- IPCA de abril subiu 0,65%, ante alta de 0,47% em março, segundo o IBGE.
- Em doze meses, inflação acumulada ficou em 4,70%, ainda dentro da meta de 3,75% a 5,25% para 2026.
- Principais responsáveis pela alta: alimentos (+1,02%), combustíveis (+2,45%) e serviços (+0,45%).
- A alta de abril aumenta a cautela do Banco Central em relação a novos cortes na Selic e à condução da política monetária.
- O mercado espera a Selic em 13,75% ao ano até o fim de 2026, com ajustes possíveis conforme evolução da inflação e da economia; Copom se reúne no início de junho.
O IPCA de abril subiu 0,65%, mantendo a trajetória de alta que alimenta a cautela do Banco Central em relação a novos cortes na Selic.
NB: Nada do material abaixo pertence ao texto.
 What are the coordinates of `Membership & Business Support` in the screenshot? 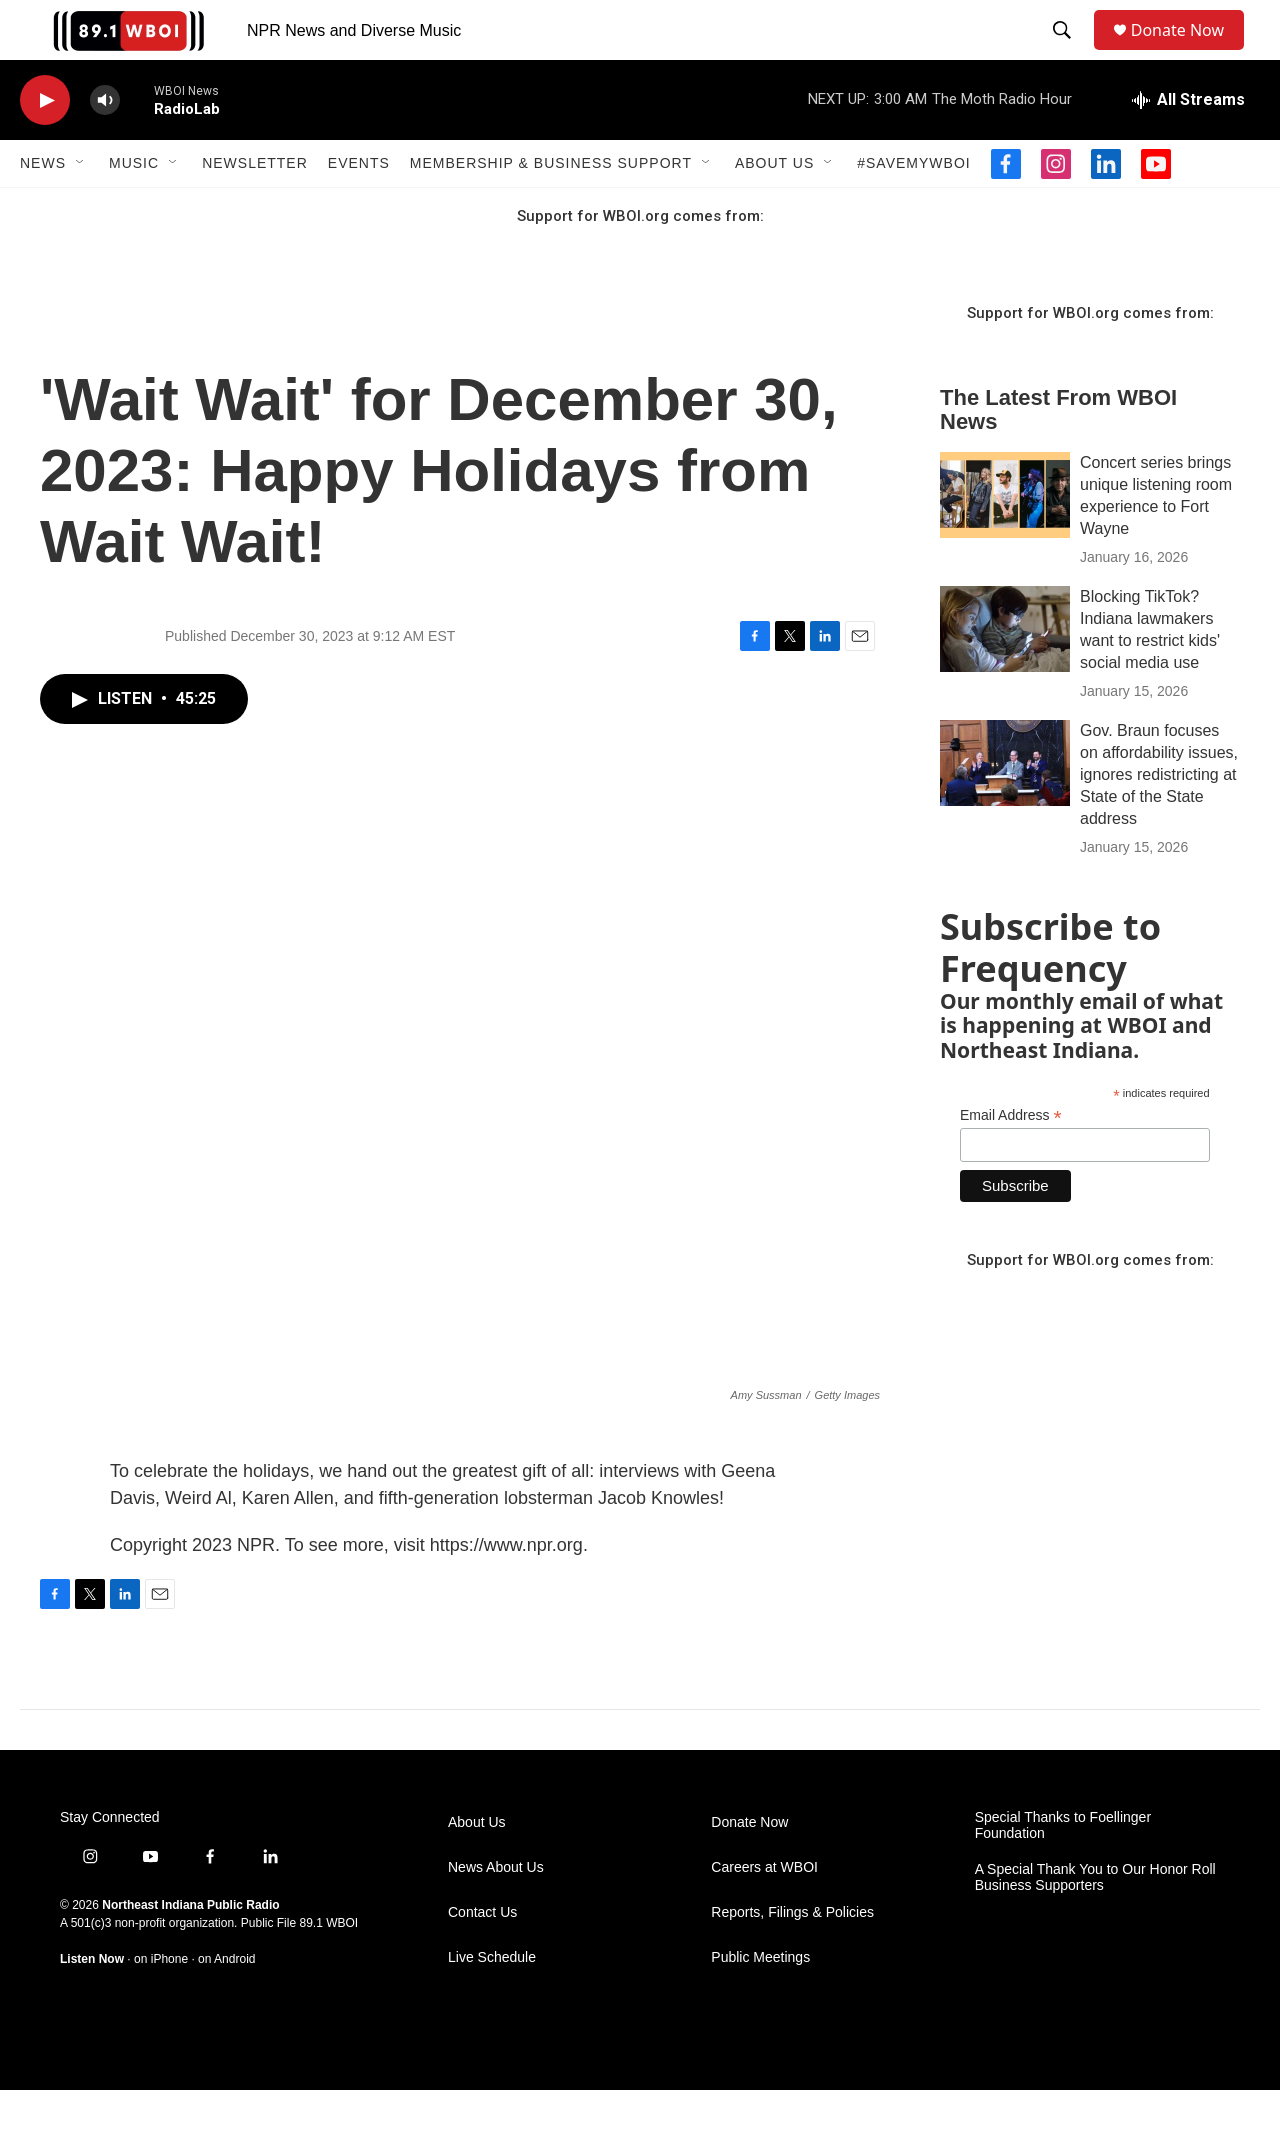 It's located at (551, 208). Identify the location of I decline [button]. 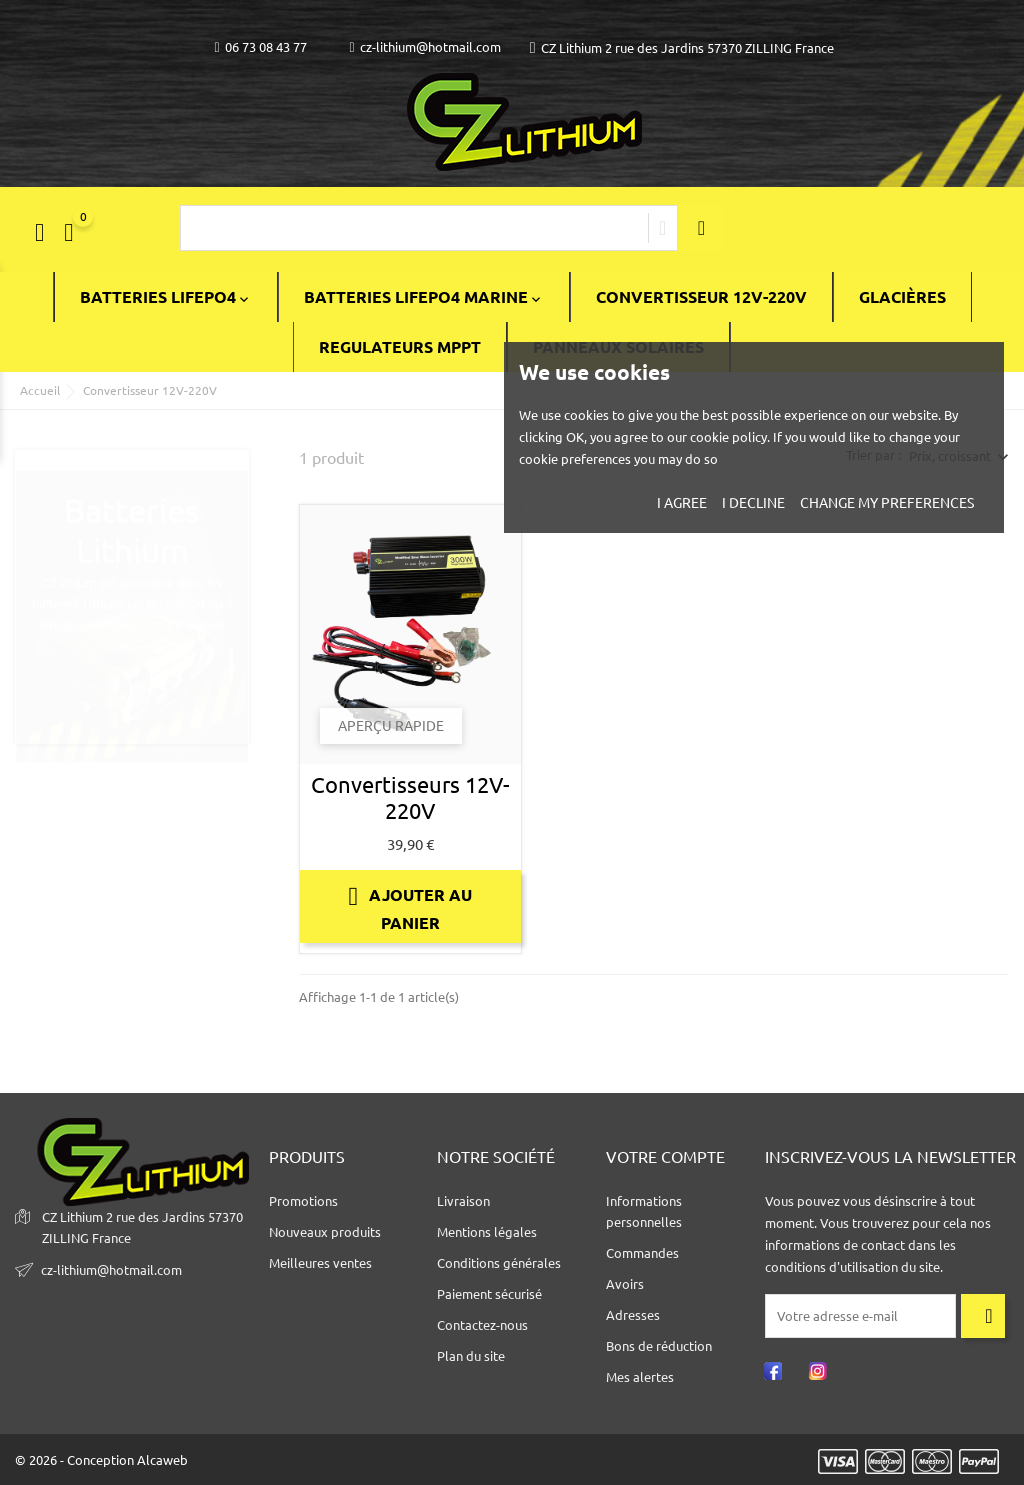
(753, 503).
O índice de abril saiu a público pelo IBGE, após avanço de 0,47% em março. O resultado território acima do esperado reacende o debate sobre o ritmo da política monetária.
A composição da inflação mostrou pressão de alimentos, combustíveis e serviços. Alimentos tiveram alta de 1,02%, com elevações em hortaliças, frutas e carnes. Combustíveis avançaram 2,45%, refletindo o movimento dos preços internacionais do petróleo. Serviços cresceram 0,45%, puxados por reajustes em tarifas de transporte e educação.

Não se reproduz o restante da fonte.